Stressing on the security aspect, Bharti said, “You can guard our houses, colonies…but it’s not possible to provide security to each and every Kashmiri Pandit when they go out in the market. Security is the most important aspect connected to the return of the community.”
The UPA-1 government had offered a rehabilitation package for KPs that proposed Rs 7.5 lakh to every Kashmiri Pandit family willing to return to the Valley.
“Several families volunteered to return and filled up the forms. Eight years after that, there has been no progress,” said Sham Ji Bhat, who has been living at the Jagti Migrant camp.
The Ministry of Home Affairs had in a written reply in Parliament said that only one family has returned.
The KPs say their return to the Kashmir Valley is linked to employment, as the youths willing to return need to have a source of livelihood.
“The return is not possible without an employment package. The government has only been talking about the return of Kashmiri Pandits. Do they want the younger generation of KPs to stay out of Kashmir?…the youth can return only when they have proper employment avenues in the Valley,” a senior journalist from the community, Sominder Kaul, said.
The proposal to rehabilitate the community in composite townships in the Valley was mooted by the Narendra Modi government, which faced opposition not only from separatists but also the mainstream political parties in Kashmir.

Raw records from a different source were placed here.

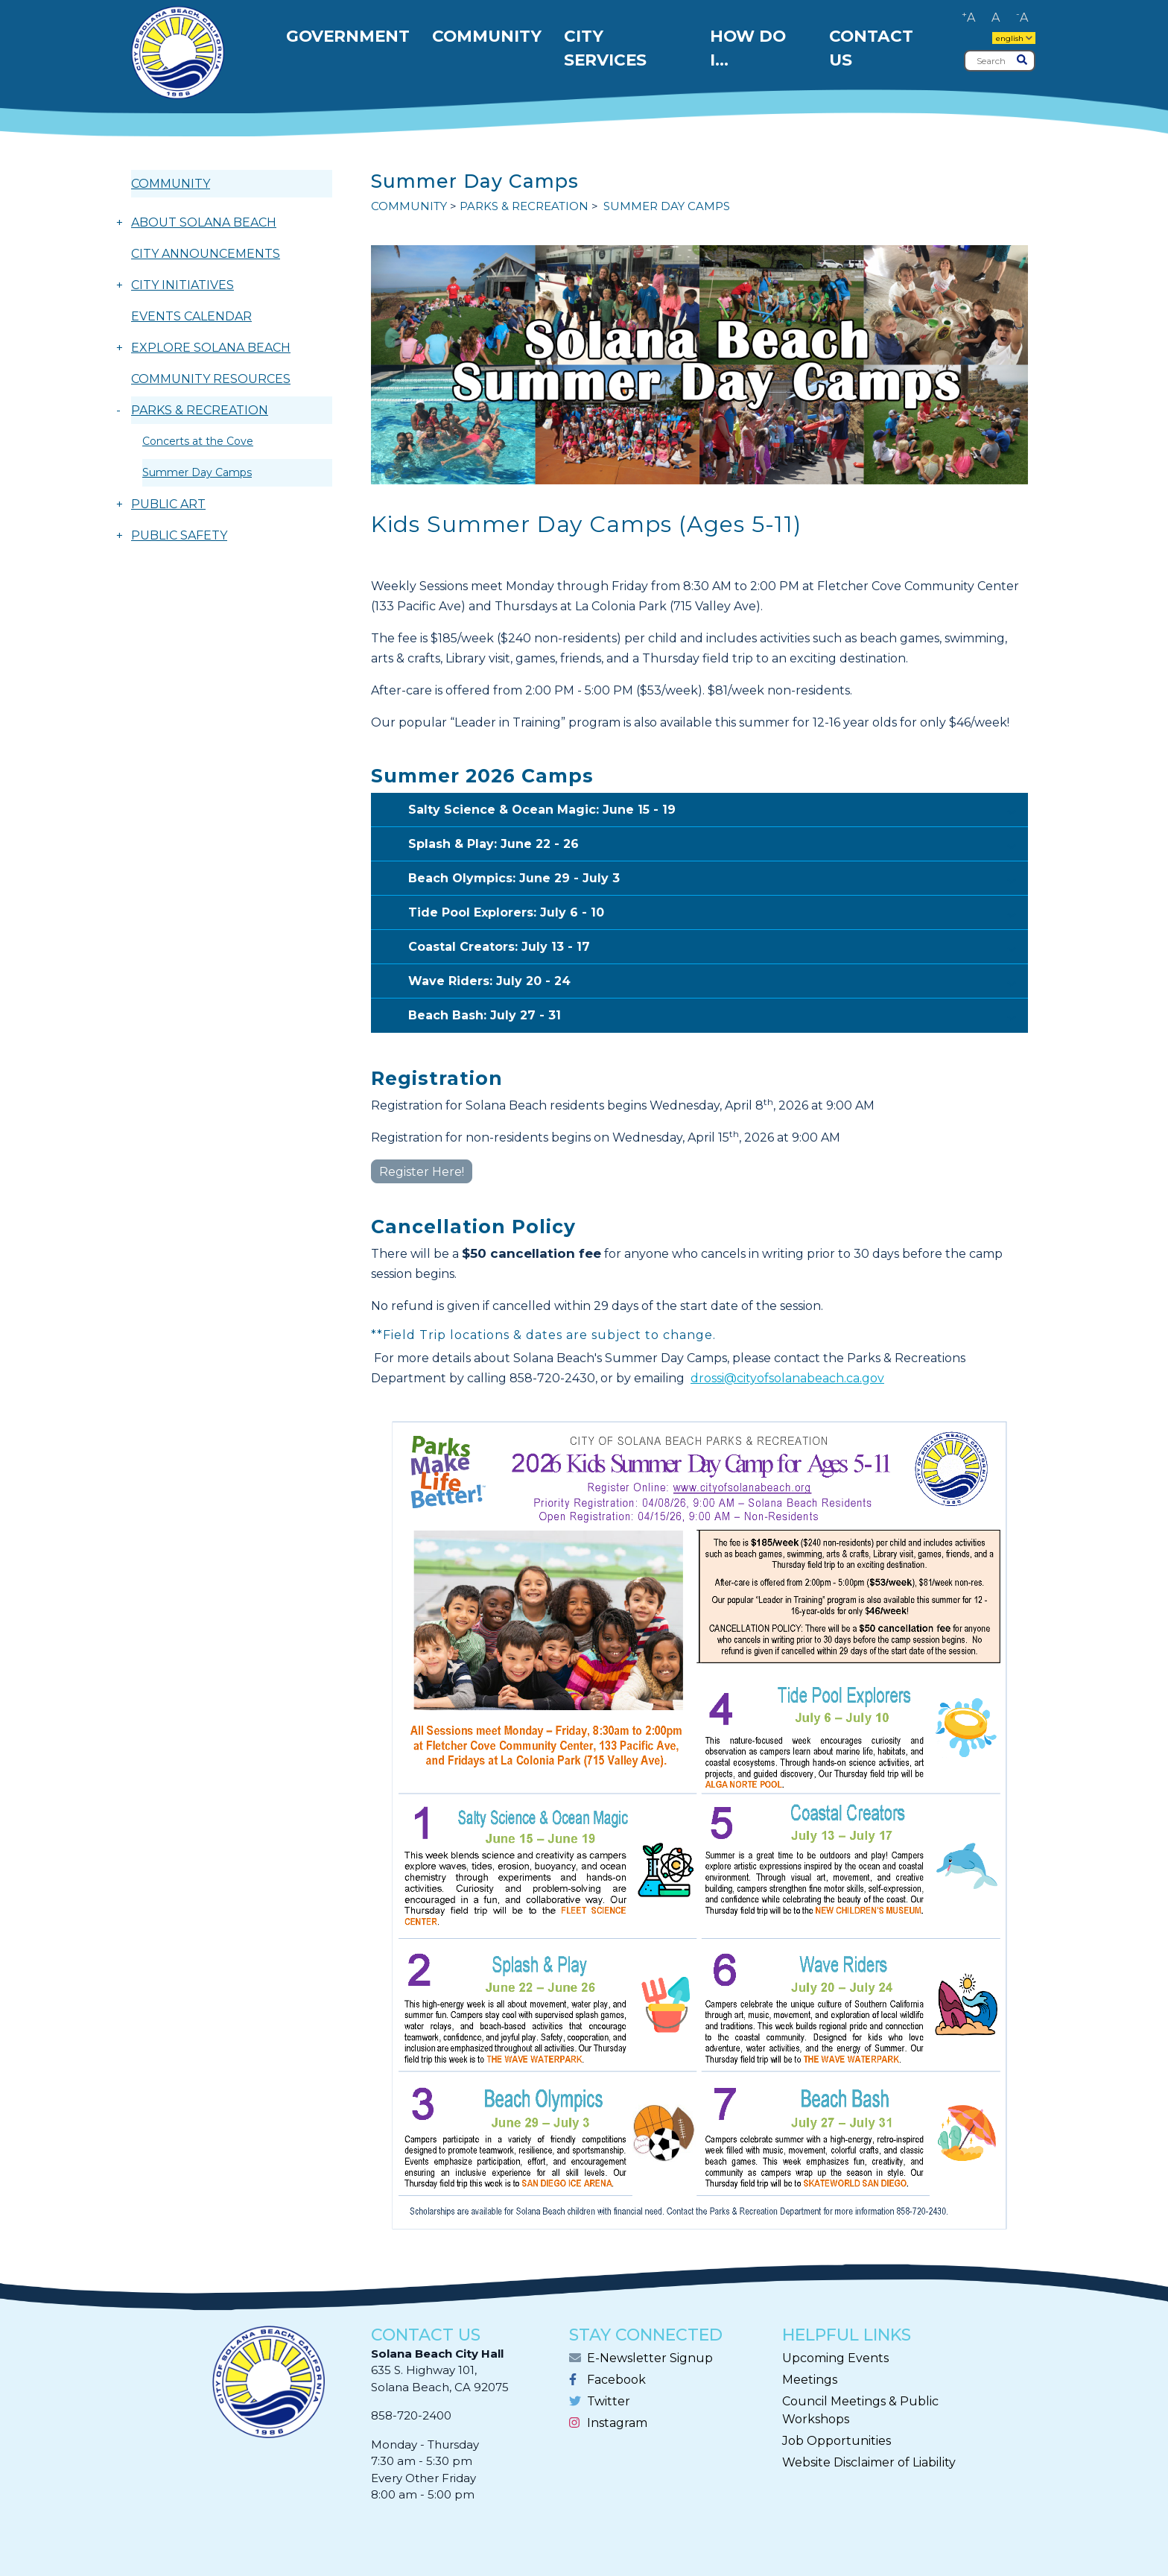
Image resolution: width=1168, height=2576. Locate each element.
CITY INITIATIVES (182, 285)
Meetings (809, 2380)
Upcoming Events (835, 2358)
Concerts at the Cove (197, 441)
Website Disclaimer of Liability (869, 2462)
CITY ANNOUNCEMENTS (205, 254)
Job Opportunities (836, 2441)
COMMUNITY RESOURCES (211, 379)
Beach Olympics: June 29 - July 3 (718, 879)
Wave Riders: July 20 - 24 (718, 982)
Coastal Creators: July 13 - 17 (718, 947)
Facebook (616, 2380)
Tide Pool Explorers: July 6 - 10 (718, 913)
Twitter (608, 2401)
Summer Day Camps (197, 472)
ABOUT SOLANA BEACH (203, 222)
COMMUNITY (170, 184)
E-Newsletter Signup (650, 2358)
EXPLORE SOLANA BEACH (211, 348)
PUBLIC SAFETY (179, 535)
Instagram (617, 2423)
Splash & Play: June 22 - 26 (718, 845)
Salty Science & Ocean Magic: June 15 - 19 (718, 810)
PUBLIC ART (168, 504)
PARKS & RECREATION (199, 410)
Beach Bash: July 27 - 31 (718, 1016)
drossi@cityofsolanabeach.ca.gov (787, 1378)
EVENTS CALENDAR (191, 316)
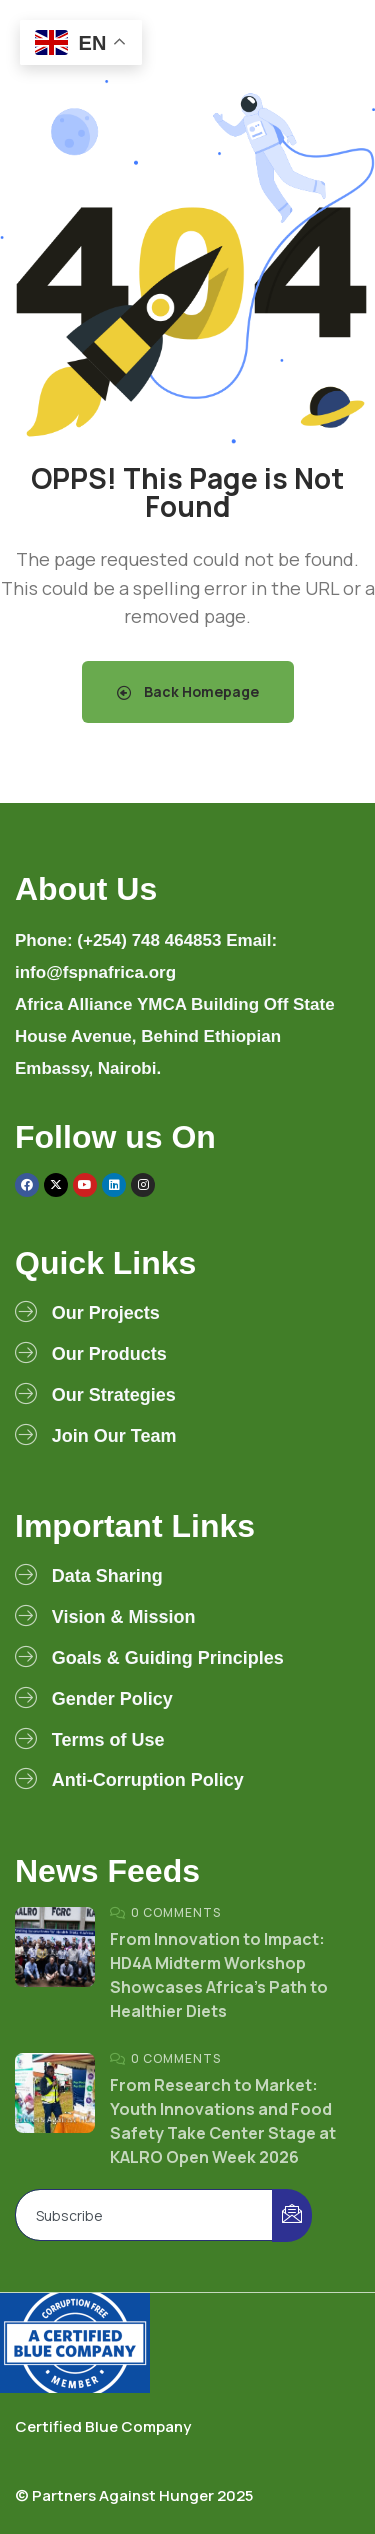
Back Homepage (188, 691)
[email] (144, 2215)
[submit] (292, 2215)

Due to lack of employment opportunities for the educated KP youths who have been putting up in various migrant camps across the Jammu region, drug abuse and psychological disorders have become rampant.
“Our youth has become so much frustrated because they don’t have jobs, they become easy prey to drugs and psychological diseases.
The government needs to take immediate steps to save the current and future generations of the community,” Chand Ji, another resident of the camp, said.